(Collected data)
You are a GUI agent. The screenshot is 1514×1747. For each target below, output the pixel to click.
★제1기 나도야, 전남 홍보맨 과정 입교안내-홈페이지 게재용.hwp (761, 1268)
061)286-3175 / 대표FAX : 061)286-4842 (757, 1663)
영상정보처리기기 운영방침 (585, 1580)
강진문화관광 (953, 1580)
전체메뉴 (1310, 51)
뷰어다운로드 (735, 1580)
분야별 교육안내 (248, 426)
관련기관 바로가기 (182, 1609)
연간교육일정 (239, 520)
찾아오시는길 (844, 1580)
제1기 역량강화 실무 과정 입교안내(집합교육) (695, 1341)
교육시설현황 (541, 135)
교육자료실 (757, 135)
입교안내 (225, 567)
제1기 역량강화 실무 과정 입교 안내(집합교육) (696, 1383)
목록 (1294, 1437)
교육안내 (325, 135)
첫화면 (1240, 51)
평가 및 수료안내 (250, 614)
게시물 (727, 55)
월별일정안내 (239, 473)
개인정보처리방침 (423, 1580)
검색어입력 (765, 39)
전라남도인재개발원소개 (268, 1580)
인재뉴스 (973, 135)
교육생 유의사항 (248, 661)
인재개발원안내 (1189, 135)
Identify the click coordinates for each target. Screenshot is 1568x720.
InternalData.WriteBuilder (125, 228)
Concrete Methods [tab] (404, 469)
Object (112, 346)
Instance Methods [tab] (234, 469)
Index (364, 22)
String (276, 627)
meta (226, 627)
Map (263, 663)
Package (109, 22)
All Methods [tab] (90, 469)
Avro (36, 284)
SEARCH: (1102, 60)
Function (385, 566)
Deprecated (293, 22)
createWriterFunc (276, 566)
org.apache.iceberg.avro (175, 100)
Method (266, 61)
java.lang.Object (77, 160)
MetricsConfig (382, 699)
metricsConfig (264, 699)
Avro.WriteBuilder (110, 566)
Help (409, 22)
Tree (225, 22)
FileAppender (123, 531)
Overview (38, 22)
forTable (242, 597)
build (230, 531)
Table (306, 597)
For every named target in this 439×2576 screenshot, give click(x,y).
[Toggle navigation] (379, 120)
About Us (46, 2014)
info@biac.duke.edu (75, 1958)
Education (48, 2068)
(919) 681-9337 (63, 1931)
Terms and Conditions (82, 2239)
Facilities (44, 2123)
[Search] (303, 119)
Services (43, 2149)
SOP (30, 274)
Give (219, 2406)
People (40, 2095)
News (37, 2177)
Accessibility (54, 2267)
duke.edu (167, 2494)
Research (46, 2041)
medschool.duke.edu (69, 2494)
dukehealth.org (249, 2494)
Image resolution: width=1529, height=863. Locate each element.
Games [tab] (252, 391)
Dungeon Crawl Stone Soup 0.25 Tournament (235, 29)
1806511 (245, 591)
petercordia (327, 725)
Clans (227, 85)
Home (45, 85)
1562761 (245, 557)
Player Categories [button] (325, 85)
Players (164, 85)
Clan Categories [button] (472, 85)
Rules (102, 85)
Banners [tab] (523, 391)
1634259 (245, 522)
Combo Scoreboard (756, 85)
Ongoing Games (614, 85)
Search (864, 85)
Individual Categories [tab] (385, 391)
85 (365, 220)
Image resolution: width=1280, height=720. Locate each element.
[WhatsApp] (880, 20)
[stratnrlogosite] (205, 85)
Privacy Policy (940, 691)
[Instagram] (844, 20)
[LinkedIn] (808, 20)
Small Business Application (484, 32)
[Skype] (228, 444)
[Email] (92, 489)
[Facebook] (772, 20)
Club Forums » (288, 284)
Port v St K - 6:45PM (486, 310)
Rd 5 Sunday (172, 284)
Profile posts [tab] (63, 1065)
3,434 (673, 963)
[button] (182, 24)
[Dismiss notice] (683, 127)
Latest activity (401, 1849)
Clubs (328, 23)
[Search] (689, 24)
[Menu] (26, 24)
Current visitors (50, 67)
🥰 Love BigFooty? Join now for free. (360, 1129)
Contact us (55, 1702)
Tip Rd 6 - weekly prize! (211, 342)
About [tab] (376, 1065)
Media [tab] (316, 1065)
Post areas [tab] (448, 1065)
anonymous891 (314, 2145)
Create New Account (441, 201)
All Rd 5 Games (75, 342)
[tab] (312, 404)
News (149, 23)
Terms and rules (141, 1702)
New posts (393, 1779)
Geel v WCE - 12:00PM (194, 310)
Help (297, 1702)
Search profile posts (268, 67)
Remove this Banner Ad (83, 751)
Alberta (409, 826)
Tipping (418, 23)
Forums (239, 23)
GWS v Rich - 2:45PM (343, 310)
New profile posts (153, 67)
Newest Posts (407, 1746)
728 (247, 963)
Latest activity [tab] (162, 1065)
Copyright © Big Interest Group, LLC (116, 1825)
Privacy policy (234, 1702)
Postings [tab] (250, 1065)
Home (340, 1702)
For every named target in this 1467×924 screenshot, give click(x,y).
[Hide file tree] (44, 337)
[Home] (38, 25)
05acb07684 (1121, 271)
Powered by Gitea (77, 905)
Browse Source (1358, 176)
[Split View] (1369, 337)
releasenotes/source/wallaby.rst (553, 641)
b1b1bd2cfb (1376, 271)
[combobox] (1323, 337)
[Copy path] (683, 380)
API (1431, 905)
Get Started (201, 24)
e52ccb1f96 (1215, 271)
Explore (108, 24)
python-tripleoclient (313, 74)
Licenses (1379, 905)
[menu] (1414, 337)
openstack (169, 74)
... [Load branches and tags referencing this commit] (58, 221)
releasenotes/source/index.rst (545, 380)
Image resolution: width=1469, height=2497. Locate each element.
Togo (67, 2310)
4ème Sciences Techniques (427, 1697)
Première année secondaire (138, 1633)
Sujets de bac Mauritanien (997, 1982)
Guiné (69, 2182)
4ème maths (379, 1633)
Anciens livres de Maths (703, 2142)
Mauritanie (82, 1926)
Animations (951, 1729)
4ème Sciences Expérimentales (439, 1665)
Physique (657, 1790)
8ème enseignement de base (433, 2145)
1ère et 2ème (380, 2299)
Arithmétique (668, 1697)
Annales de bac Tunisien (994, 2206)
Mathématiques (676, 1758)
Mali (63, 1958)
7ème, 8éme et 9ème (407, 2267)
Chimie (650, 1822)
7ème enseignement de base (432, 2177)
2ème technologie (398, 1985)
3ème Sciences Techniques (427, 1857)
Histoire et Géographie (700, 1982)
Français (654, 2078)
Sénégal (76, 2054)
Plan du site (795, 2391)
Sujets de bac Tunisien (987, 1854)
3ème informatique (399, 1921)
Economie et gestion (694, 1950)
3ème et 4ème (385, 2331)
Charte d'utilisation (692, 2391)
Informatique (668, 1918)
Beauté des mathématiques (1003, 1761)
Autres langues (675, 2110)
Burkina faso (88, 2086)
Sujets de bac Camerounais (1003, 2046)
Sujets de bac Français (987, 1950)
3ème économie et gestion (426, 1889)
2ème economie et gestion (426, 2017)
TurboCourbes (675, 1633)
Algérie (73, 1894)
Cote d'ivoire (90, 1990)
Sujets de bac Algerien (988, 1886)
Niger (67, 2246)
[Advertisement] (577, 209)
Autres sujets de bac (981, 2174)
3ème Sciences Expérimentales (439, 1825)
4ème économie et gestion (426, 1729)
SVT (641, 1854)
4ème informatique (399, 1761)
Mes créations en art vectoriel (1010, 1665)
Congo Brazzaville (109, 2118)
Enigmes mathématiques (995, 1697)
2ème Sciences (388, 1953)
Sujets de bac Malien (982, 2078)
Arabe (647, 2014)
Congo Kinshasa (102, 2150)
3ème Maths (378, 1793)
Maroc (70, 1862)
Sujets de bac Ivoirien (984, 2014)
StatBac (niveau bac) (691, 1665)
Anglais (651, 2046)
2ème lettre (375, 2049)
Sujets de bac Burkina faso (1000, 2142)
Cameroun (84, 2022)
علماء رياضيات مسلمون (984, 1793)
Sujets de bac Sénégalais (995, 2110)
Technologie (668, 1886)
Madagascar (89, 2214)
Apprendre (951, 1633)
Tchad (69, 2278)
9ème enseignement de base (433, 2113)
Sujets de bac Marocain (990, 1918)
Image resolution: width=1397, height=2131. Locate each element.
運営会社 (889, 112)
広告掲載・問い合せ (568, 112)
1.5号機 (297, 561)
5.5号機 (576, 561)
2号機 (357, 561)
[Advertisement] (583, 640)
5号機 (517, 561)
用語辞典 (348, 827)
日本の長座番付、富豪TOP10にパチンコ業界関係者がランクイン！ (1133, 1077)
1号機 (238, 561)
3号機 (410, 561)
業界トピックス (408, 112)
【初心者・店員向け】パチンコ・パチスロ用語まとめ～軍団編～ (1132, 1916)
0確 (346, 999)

• **Task objective**
Exactly the lines from the one containing "1.5号機 (297, 561)" to the last line of the entries above must be duplicated, with both of those lines included and nothing more.

• **Result below**
1.5号機 (297, 561)
5.5号機 (576, 561)
2号機 (357, 561)
[Advertisement] (583, 640)
5号機 (517, 561)
用語辞典 (348, 827)
日本の長座番付、富豪TOP10にパチンコ業界関係者がランクイン！ (1133, 1077)
1号機 (238, 561)
3号機 (410, 561)
業界トピックス (408, 112)
【初心者・店員向け】パチンコ・パチスロ用語まとめ～軍団編～ (1132, 1916)
0確 (346, 999)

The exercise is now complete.